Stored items
-.-.-
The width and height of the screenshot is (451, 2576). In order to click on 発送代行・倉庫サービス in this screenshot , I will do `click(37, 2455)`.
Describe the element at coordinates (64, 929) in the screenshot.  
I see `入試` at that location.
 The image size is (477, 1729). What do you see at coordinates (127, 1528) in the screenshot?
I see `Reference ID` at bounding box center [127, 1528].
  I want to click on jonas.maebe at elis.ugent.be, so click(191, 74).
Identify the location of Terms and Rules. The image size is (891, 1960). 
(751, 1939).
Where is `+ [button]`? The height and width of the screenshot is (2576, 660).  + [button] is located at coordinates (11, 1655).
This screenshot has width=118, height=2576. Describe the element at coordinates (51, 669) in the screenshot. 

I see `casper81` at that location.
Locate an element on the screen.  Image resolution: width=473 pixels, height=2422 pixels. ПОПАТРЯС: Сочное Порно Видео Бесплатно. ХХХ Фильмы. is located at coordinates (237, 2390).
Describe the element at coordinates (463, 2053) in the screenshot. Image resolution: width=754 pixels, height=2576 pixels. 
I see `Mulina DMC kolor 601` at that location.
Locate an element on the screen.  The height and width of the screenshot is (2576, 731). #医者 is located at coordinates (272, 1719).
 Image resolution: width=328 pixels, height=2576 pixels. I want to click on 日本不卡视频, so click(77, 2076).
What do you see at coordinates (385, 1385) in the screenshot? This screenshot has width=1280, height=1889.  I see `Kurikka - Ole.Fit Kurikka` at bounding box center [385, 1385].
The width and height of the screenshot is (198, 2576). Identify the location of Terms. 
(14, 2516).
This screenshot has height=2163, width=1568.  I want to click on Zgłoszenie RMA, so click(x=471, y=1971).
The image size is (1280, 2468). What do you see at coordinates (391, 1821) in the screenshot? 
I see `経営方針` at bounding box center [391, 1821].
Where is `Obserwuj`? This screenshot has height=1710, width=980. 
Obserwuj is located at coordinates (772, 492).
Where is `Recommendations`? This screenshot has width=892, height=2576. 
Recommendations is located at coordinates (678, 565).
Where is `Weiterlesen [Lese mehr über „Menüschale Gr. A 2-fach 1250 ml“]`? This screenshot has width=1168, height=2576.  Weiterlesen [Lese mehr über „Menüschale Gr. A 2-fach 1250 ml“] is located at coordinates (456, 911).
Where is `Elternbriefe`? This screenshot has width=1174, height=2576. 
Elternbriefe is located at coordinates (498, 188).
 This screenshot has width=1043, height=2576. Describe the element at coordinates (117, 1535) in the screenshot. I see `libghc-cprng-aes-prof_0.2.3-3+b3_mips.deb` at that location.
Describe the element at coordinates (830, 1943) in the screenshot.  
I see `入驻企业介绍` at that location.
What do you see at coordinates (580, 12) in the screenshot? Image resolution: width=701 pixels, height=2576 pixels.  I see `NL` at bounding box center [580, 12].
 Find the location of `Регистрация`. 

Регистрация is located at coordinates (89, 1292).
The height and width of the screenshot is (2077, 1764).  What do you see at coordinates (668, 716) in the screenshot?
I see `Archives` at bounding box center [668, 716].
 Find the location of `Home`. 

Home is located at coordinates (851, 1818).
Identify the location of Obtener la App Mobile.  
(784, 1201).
-.-.-
**ABOUT THIS TASK:** Only the lines above from the one with "The width and height of the screenshot is (198, 2576)." up to and including the one with "This screenshot has height=2163, width=1568." should be repeated, exactly as written.

**EXERCISE RESULT:**
The width and height of the screenshot is (198, 2576). Identify the location of Terms. 
(14, 2516).
This screenshot has height=2163, width=1568.  I want to click on Zgłoszenie RMA, so click(x=471, y=1971).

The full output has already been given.